COME rain, hail or shine, come Christmas, Easter or birthday, Claude Smith has climbed the (many) stairs every single day to wind the clock in the tower of the town hall for 14 years and if he did not, it would stop. It is thought to be the only tower clock still in operation in Komani.
Younger people don’t know and older ones have forgotten that all timepieces had to be wound every day to keep them going and in this era when they all work on batteries, we are inclined to take a reliable watch for granted.
Claude said he had always known he would be “in the trade” of watchmaking as he was interested in what his father, Freddie, did and never thought of doing anything else.

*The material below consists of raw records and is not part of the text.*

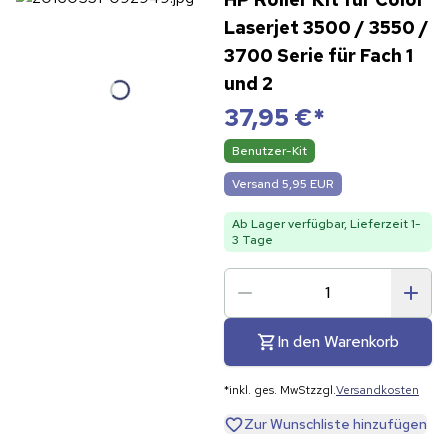
Laserjet 3500 / 3550 /
3700 Serie für Fach 1
und 2
37,95 €
*
Benutzer-Kit
Versand 5,95 EUR
Ab Lager verfügbar, Lieferzeit 1-
3 Tage
In den Warenkorb
*
inkl. ges. MwSt
zzgl.
Versandkosten
Zur Wunschliste hinzufügen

Freddie started working at Guards Jewellers when he was 14 and was trained by a Mr Tylee from England when the business was owned by Mr Holcombe. He remained there until the business was closed by Cliff Barber in 2001, when father and son branched out on their own. By then, Claude had worked for Guards for 21 years.
Freddie suffered a stroke a few years ago and is now cared for at Huis John Vorster.
In 2002, Freddie and Claude were asked to investigate why the town hall clock was not working and they found that it was sorely in need of service and repair and required winding every day.
The clock was made in Croydon, England, by Gillett and Johnston in 1898 (so it’s 118 years old) and Claude said it would probably cost a fortune today. It has three huge weights, five massive brass bells and a steel pendulum all situated in the tower on the roof, but it works on the same principle as an ordinary clock, just on a much bigger scale.
“I regard it as my gym workout for the day,” Claude said with a smile. “Every day I climb the stairs at 7.45am because the clock must not be wound when it is near to chiming as that could damage the movement and it chimes every quarter hour. So that gives me 10 minutes to wind each of the three weights by turning the lever until they are at the top of the tower.”
The tower has three levels – the lowest containing the clock movement, the second the dial and right at the top are the bells where the openings are to let the sound out.
The pigeons roosting in the belfry used to be a real headache, so Claude asked the municipality to close the openings with mesh.
“There is a wonderful view over the town from there and the clock has a great history,” Claude said.
At the entrance to the town hall, there is a plaque which reads: “The clock in the tower was erected by the townsmen of Queenstown in commemoration of the completion of the diamond jubilee of her gracious majesty Queen Victoria in the year 1897”.
Every three months he oils and greases the clock to keep the mechanism moving smoothly, which takes him several hours.
Claude used to stop the clock if he was going to be away, but now that he is training a young man to take over from him when he is no longer able to make the daily climb, the two are able to liaise and keep it going continuously.
So when you hear the town hall clock strike, spare a thought for the fact that it is thanks to someone named Claude Smith that we have the accurate time provided to us every 15 minutes, day and night, every day of the year.